The fateful voyage
The five nuns who set out from Salzkotten were Henrica Fassbender, the leader of the party, along with Barbara Hültenschmidt, Norberta Reinkober, Aurea Badziura and Brigitta Dammhorst. They ranged in age from 23 to 32.
While the context of their mission was the mood of growing alarm in Germany over the Falk Laws, which placed restrictions on Catholic religious orders, their specific task to help run a hospital in St Louis, Missouri. Other nuns from their order had established a community there and the new recruits from Germany would boost their numbers.
The sisters set out on the Deutschland, one of the largest and most luxurious of the Norddeutscher Lloyd line’s Atlantic fleet, on
5 December 1875. The vessel was due to call at Southampton first before heading for New York, but it never got that far. It hit a sandbank outside the mouth of the Thames within hours of leaving Bremen.

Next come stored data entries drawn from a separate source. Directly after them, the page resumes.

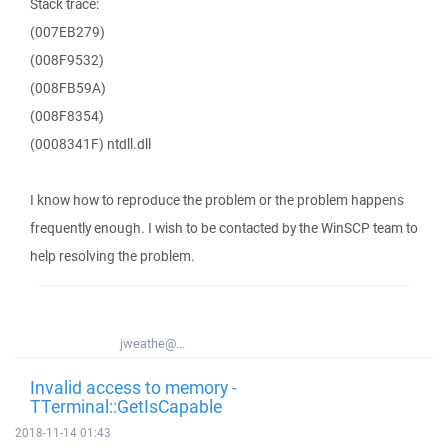
Stack trace:
(007EB279)
(008F9532)
(008FB59A)
(008F8354)
(0008341F) ntdll.dll
I know how to reproduce the problem or the problem happens
frequently enough. I wish to be contacted by the WinSCP team to
help resolving the problem.
jweathe@...
Invalid access to memory -
TTerminal::GetIsCapable
2018-11-14 01:43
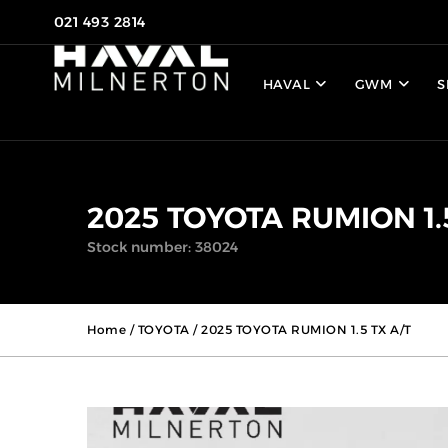
021 493 2814
HAVAL
GWM
S
2025 TOYOTA RUMION 1.
Stock number: 38024
Home
/
TOYOTA
/ 2025 TOYOTA RUMION 1.5 TX A/T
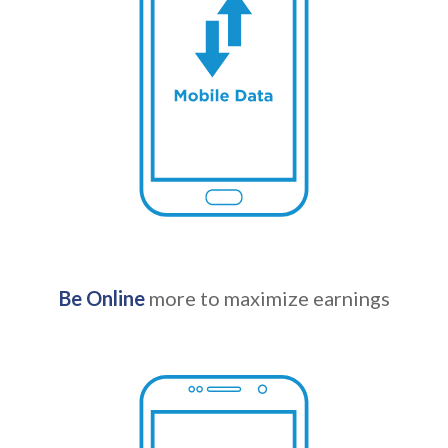
Be Online
more to maximize earnings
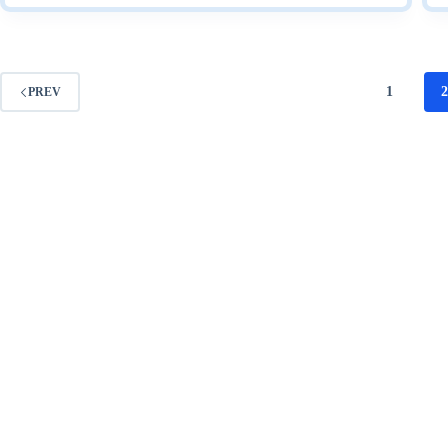
Steps
2009
1
PREV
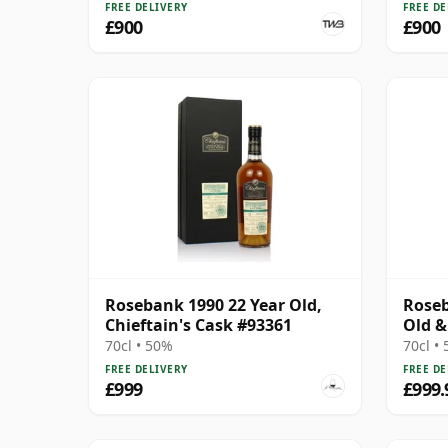
FREE DELIVERY
FREE DE
£900
£900
Rosebank 1990 22 Year Old,
Roseb
Chieftain's Cask #93361
Old &
70cl • 50%
70cl •
FREE DELIVERY
FREE DE
£999
£999.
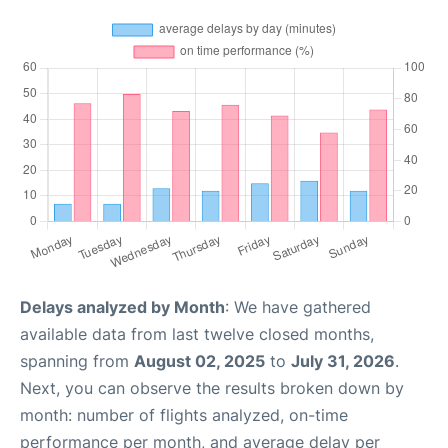
Delays analyzed by Month
: We have gathered
available data from last twelve closed months,
spanning from
August 02, 2025
to
July 31, 2026
.
Next, you can observe the results broken down by
month: number of flights analyzed, on-time
performance per month, and average delay per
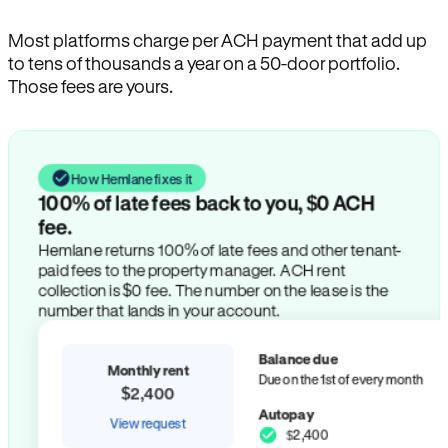
Most platforms charge per ACH payment that add up
to tens of thousands a year on a 50-door portfolio.
Those fees are yours.
How Hemlane fixes it
100% of late fees back to you, $0 ACH
fee.
Hemlane returns 100% of late fees and other tenant-
paid fees to the property manager. ACH rent
collection is $0 fee. The number on the lease is the
number that lands in your account.
Balance due
Monthly rent
Due on the 1st of every month
$2,400
Autopay
View request
$2,400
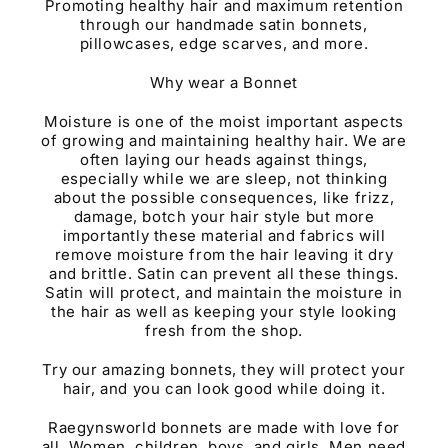
Promoting healthy hair and maximum retention
through our handmade satin bonnets,
pillowcases, edge scarves, and more.
Why wear a Bonnet
Moisture is one of the moist important aspects
of growing and maintaining healthy hair. We are
often laying our heads against things,
especially while we are sleep, not thinking
about the possible consequences, like frizz,
damage, botch your hair style but more
importantly these material and fabrics will
remove moisture from the hair leaving it dry
and brittle. Satin can prevent all these things.
Satin will protect, and maintain the moisture in
the hair as well as keeping your style looking
fresh from the shop.
Try our amazing bonnets, they will protect your
hair, and you can look good while doing it.
Raegynsworld bonnets are made with love for
all. Women, children, boys, and girls. Men need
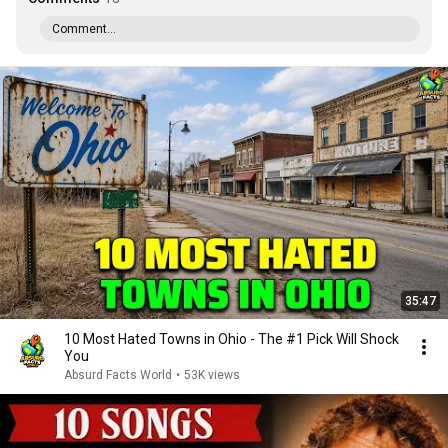
Comment...
35:47
10 Most Hated Towns in Ohio - The #1 Pick Will Shock
You
Absurd Facts World
•
53K views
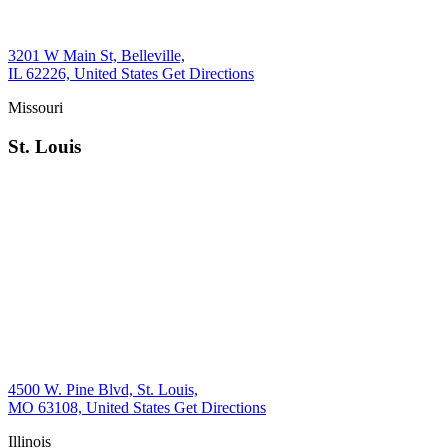
3201 W Main St, Belleville,
IL 62226, United States
Get Directions
Missouri
St. Louis
4500 W. Pine Blvd, St. Louis,
MO 63108, United States
Get Directions
Illinois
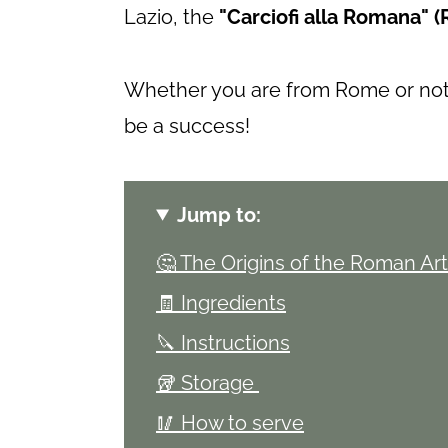
Lazio, the
"Carciofi alla Romana" (
Whether you are from Rome or not, 
be a success!
Jump to:
🤔 The Origins of the Roman Ar
🧾 Ingredients
🔪 Instructions
🥡 Storage
🥢 How to serve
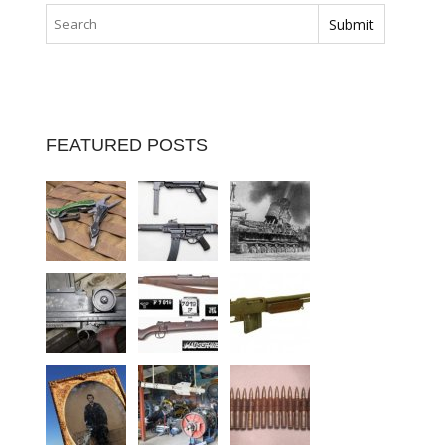
FEATURED POSTS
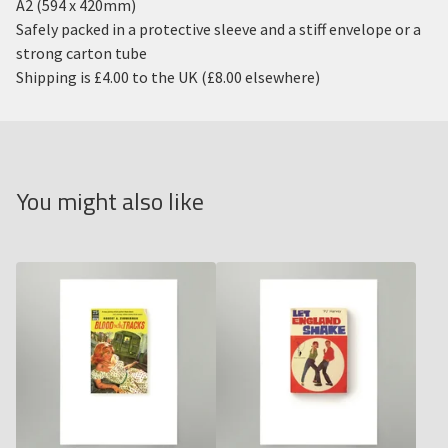
A2 (594 x 420mm)
Safely packed in a protective sleeve and a stiff envelope or a
strong carton tube
Shipping is £4.00 to the UK (£8.00 elsewhere)
You might also like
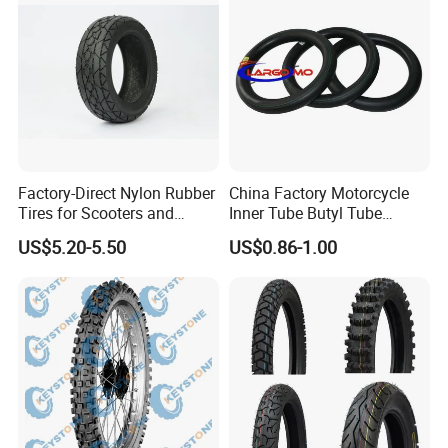
Factory-Direct Nylon Rubber
China Factory Motorcycle
Tires for Scooters and
Inner Tube Butyl Tube
Motorcycles and Electric
Rubber Tube Truck Tube Car
US$5.20-5.50
US$0.86-1.00
Tricycle Tire Changer OTR
Tubes Barrow Tubes Bike
Tire
Inner Tube and Tyre Tube
Cover Tubes Valve 700c
3.00-17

It took 30 hours for help to arrive, during which time more than 50 passengers and crew died. The delay – and the lack of adequate lifeboat provision on the Essex coast – became a national scandal in Britain. The story dominated the papers for a week and The Times wrote on 10 December 1875:
“So far as the case stands at present, on the face of the evidence taken yesterday at Harwich, we are sorry to say that the loss of life would seem mainly attributable to gross neglect on the part of an important English seaport. Whether or not the appointments of the German vessel were in all respects adequate is a matter for further investigation; but it appears too evident than not a life need have been lost if the seamen of Harwich had been in a position to render assistance in time.”
An inquiry was held in London where the blame was ultimately laid squarely at the feet of the captain, who had let the ship get badly off course.